The Florida Department of Juvenile Justice, First Lady Casey DeSantis, the Florida Juvenile Justice Foundation, the Florida Juvenile Justice Association (FJJA), and community partners recently honored the 2021 DJJ Youth Ambassadors during Youth Success Day.
Youth Success Day is recognized every year by DJJ and its partners to celebrate the accomplishments and hard work of youth in the state of Florida. DJJ Youth Ambassadors are youth who have turned their lives around for the better after contact with the juvenile justice system or who have participated in prevention programs for children at risk of entering the system. These ambassadors will serve as role models for other at-risk kids throughout the state.
“DJJ Youth Ambassadors are an amazing example of how through resiliency and strength, we can persevere through life’s challenges,” said First Lady Casey DeSantis. “Their stories and commitment to achieving their dreams no matter their circumstances will inspire other children and young adults who are facing similar hardships.”

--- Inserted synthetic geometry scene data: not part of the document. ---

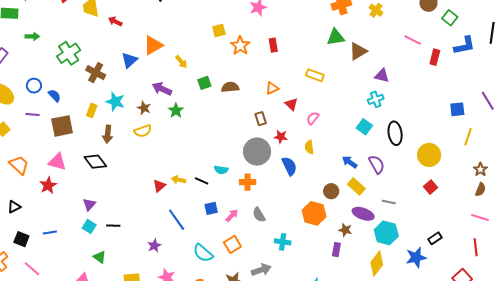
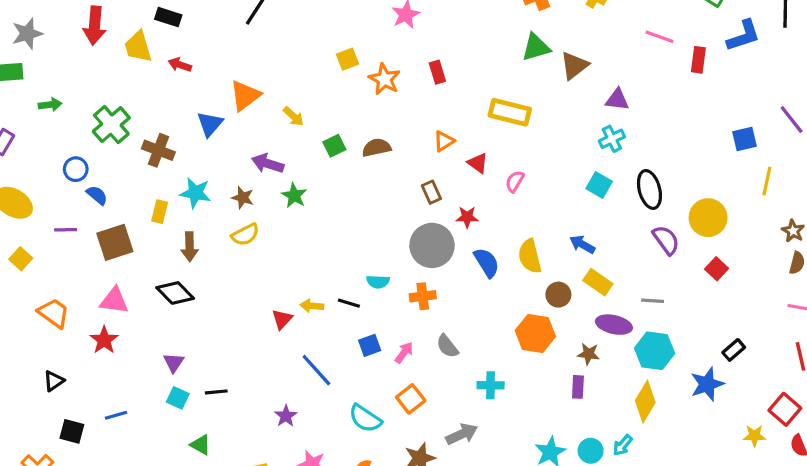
yellow rectangle: (315, 75) -> (510, 112), size x1.4
blue circle: (34, 86) -> (76, 169), moved
yellow semicircle: (309, 147) -> (530, 256), moved, size x1.5
purple semicircle: (377, 164) -> (666, 240), moved

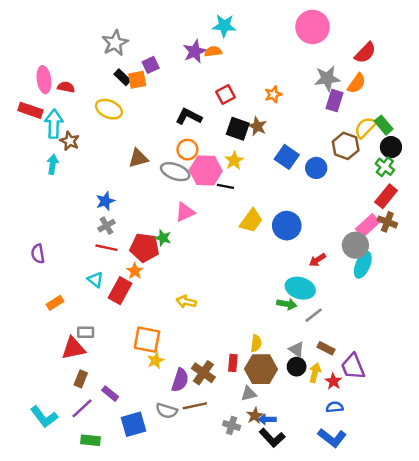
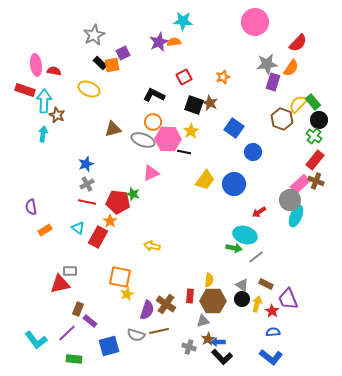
blue circle: (316, 168) -> (253, 152), moved
orange rectangle: (55, 303) -> (45, 230), moved
brown rectangle: (81, 379) -> (78, 309), moved

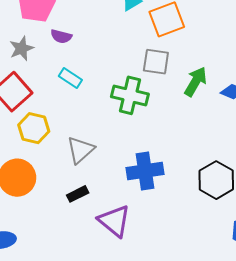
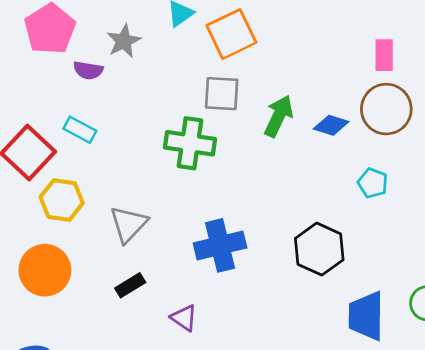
gray star: (22, 48) -> (124, 41), moved
cyan rectangle: (70, 78) -> (80, 130), moved
purple triangle: (114, 221) -> (184, 318), size x0.6

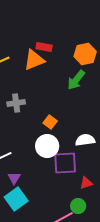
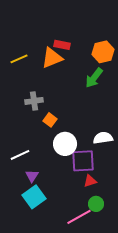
orange square: (50, 122) -> (50, 120), moved
red triangle: (86, 183) -> (90, 181), moved

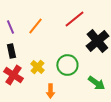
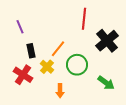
red line: (74, 19) -> (84, 19), turned -45
orange line: (35, 26) -> (58, 49), moved
black rectangle: (11, 51) -> (31, 51), moved

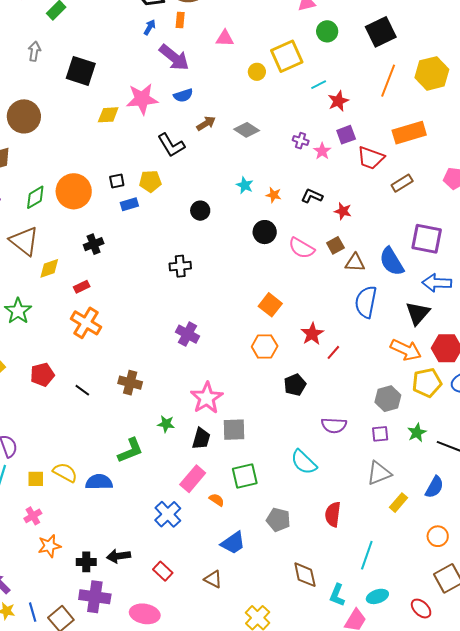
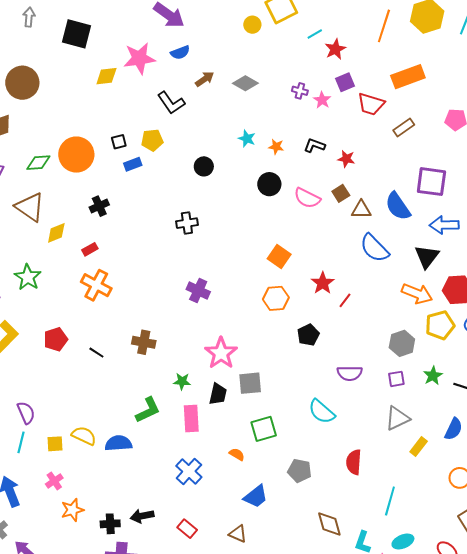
green diamond: (35, 197) -> (38, 163), turned 30
blue semicircle: (366, 302) -> (374, 248), turned -52
pink rectangle: (193, 479) -> (191, 418), moved, turned -40

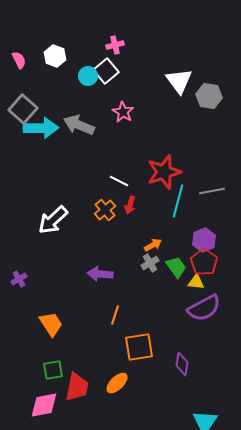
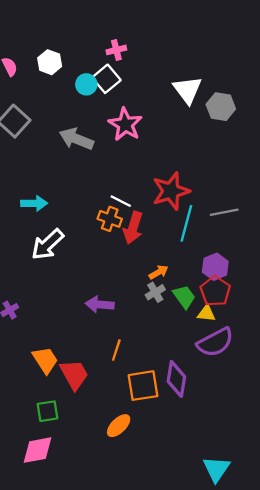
pink star: (123, 112) -> (125, 124), size x1.4
cyan arrow: (41, 128) -> (34, 203), moved, size x0.7
red arrow: (130, 205) -> (133, 228), size x1.6
orange cross: (105, 210) -> (110, 219), moved, turned -30
purple diamond: (182, 364) -> (176, 379), moved, size x1.4
red trapezoid: (77, 387) -> (74, 374), moved, turned -40

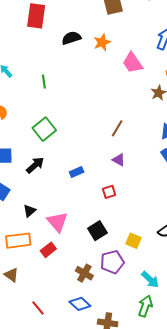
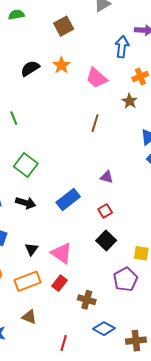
brown line: (117, 128) -> (95, 123), moved
black arrow: (35, 165) -> (26, 203), turned 72
blue rectangle: (77, 172) -> (68, 199), size x1.6
black square: (97, 231) -> (106, 240), moved
brown cross: (84, 273) -> (87, 300), moved
red line: (38, 308) -> (64, 343), turned 70

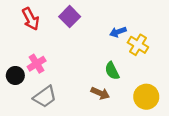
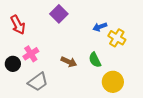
red arrow: (31, 19) -> (18, 25), moved
brown arrow: (100, 93) -> (69, 62), moved
yellow circle: (146, 97) -> (113, 82), moved

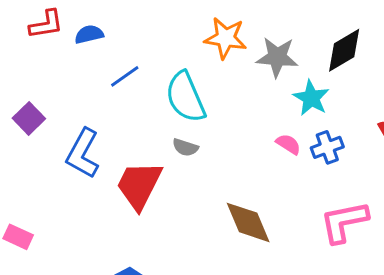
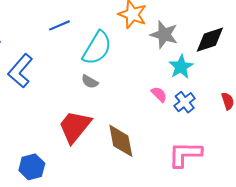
cyan semicircle: (185, 97) -> (97, 48), turned -138
blue cross: (327, 147) -> (185, 102), turned -30
red trapezoid: (139, 185) -> (75, 127), moved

“It is an honor to recognize our DJJ Youth Ambassadors and share how they have triumphed over tragedy and adversity to turn around their lives for the better,” said DJJ Acting Secretary Josie Tamayo. “Our Youth Ambassadors have worked hard to reach their goals, and we look forward to seeing all they will accomplish in the future.”
This year’s DJJ Youth Ambassadors were honored during the virtual FJJA Legislative Conference. DJJ solicits nominations for the Youth Ambassador Award from providers, community stakeholders and the public at large. Youth Ambassadors received a certificate and Youth Investment Award from the Florida Juvenile Justice Foundation, which is the direct support organization for DJJ. The 2021 Ambassadors are as follows:
Meagan was placed in the foster care system early in life and joined the Pace Center for Girls Hernando as a way to cope with her issues. At Pace, Meagan developed a passion for drawing and art and through her artistic talent was able to discover her voice. Meagan became a spokesperson for Pace and attended the Pace Day at the Capitol where she served as an advocate for girls like herself. In addition, Meagan was selected to serve as a Senate Page during legislative session. Meagan now serves as Pace’s statewide leadership representative where she participates in national trainings. She is also an excellent communicator and has spoken at several community events.
Miguel faced trouble early on in elementary school which followed him throughout most of his school years. One day, he found that the trouble didn’t merely lead him to suspension, but also involvement with the juvenile justice system and placement into a residential commitment program. While at the residential program, Manuel’s older sister was involved in a car accident that took her life as well as the life of the father of her two small children. This tragedy led Manuel to make the decision to change his life and start working towards his goals. Manuel enrolled with Eckerd Connects Project Bridge and after earning his GED and two vocational certifications, Manuel now has a full-time job and has taken on additional opportunities to help him provide for his nephews. Manuel has transitioned from a young person at-risk to a young man full of promise who is dedicated to his family and to sharing his story with others.
Lily faced instability in her life and joined Big Brothers Big Sisters (BBBS) Miami where she was matched with her Big Sister who helped her deal with issues around having an incarcerated parent and with the loss of her grandmother. Lily learned to develop independent coping skills and is now thriving as an honor student who is involved in her school’s honor society and criminal justice club. Lily is also part of a national network of students who came together to advocate for violence prevention after the Sandy Hook shooting. Lily openly shares her experiences, both as a child of an incarcerated parent and as a Little Sister in the BBBS program, to inspire others to become involved and positively impact other youth who are facing obstacles similar to hers.